01 de jul. de 2025·7 min de leitura

Padrão circuit breaker para APIs de terceiros em fluxos de trabalho visuais

Aprenda o padrão circuit breaker para APIs de terceiros em fluxos visuais: defina limiares, roteie fallbacks, bloqueie retries ruidosos e envie alertas claros.

Padrão circuit breaker para APIs de terceiros em fluxos de trabalho visuais

Por que indisponibilidades de APIs de terceiros quebram mais de uma funcionalidade

Uma única API de terceiros costuma ficar no meio do trabalho diário: receber pagamentos, verificar endereços, sincronizar estoque, enviar mensagens, validar identidade. Quando esse fornecedor tem problemas, raramente quebra apenas um botão. Pode congelar fluxos inteiros que precisam daquela resposta para avançar.

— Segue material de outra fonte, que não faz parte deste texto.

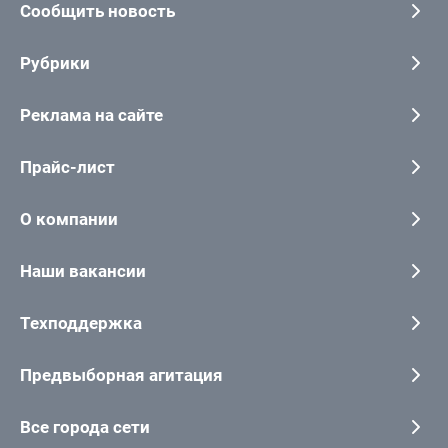
Сообщить новость
Рубрики
Реклама на сайте
Прайс-лист
О компании
Наши вакансии
Техподдержка
Предвыборная агитация
Все города сети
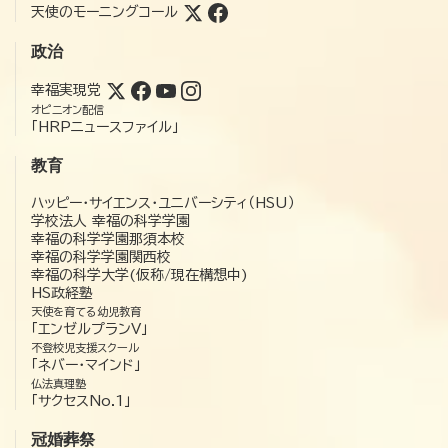
天使のモーニングコール
政治
幸福実現党
オピニオン配信
「HRPニュースファイル」
教育
ハッピー・サイエンス・ユニバーシティ（HSU）
学校法人 幸福の科学学園
幸福の科学学園那須本校
幸福の科学学園関西校
幸福の科学大学(仮称/現在構想中)
HS政経塾
天使を育てる幼児教育
「エンゼルプランV」
不登校児支援スクール
「ネバー・マインド」
仏法真理塾
「サクセスNo.1」
冠婚葬祭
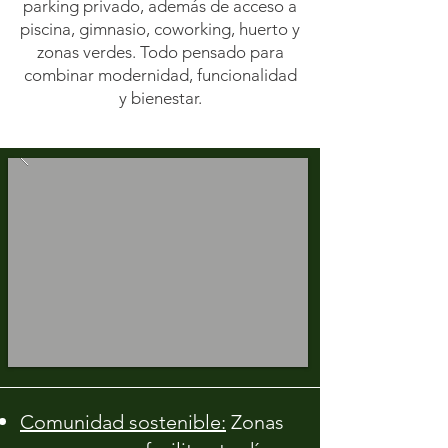
parking privado, además de acceso a
piscina, gimnasio, coworking, huerto y
zonas verdes. Todo pensado para
combinar modernidad, funcionalidad
y bienestar.
Comunidad sostenible:
Z
onas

Por isso o circuit breaker importa. Não é teoria — é uma forma prática de manter operações centrais funcionando mesmo quando uma integração está instável.

Lentidão e queda afetam de formas diferentes.

Quando uma API está lenta, seu fluxo ainda tenta ter sucesso, mas cada etapa espera. Usuários veem telas girando, times de suporte recebem chamados de “trancado” e jobs em background se acumulam. Lentidão é traiçoeira porque pode parecer que seu próprio sistema está falhando.

Quando uma API está caída, você recebe timeouts ou erros duros. Isso é mais claro, mas muitas vezes mais perigoso porque fluxos tendem a tentar novamente. Quando muitas requisições fazem retry ao mesmo tempo, você cria uma tempestade de tráfego que dificulta a recuperação e pode derrubar seu próprio sistema.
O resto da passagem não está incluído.